Exercise requirements ▸
Your answer should be one number: how many lines below have the word "держав".
-------- Supplied records
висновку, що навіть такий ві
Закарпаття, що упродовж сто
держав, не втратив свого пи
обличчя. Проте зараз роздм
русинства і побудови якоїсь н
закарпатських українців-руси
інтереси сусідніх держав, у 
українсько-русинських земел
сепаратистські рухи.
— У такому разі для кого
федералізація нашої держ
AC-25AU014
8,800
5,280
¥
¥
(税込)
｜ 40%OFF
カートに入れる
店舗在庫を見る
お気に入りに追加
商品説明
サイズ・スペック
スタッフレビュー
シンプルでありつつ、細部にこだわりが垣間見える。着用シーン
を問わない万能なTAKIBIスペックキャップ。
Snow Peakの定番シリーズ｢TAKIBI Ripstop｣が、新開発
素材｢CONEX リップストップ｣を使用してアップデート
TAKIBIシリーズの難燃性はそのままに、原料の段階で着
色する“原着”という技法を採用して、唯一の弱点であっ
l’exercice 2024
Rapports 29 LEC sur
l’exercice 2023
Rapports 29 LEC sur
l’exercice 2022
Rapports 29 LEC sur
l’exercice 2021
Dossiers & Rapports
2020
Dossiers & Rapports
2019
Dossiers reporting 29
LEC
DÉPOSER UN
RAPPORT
----------------
-------- Supplied records
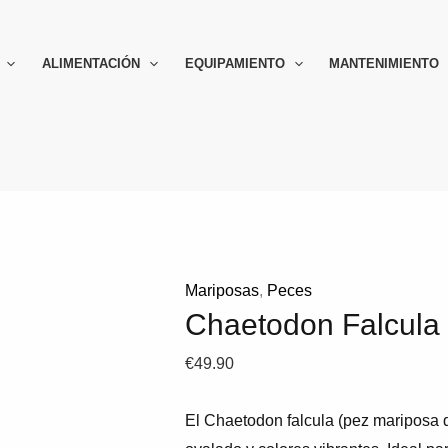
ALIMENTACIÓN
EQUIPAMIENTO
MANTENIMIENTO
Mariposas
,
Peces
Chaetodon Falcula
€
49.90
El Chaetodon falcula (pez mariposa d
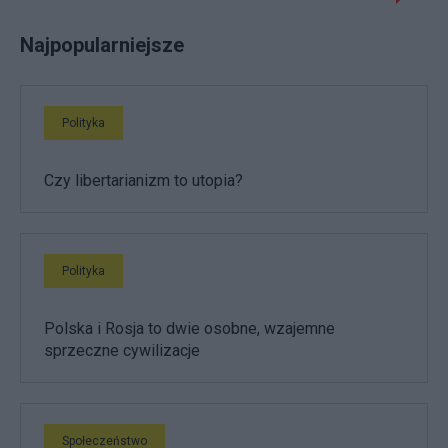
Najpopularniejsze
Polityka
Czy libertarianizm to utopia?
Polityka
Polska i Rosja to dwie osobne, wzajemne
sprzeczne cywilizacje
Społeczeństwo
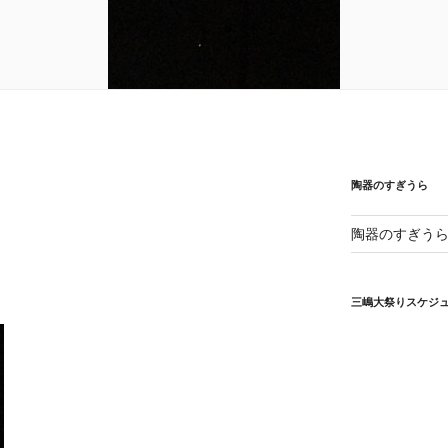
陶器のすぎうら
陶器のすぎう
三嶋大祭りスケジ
----------------
Answer section ▸
2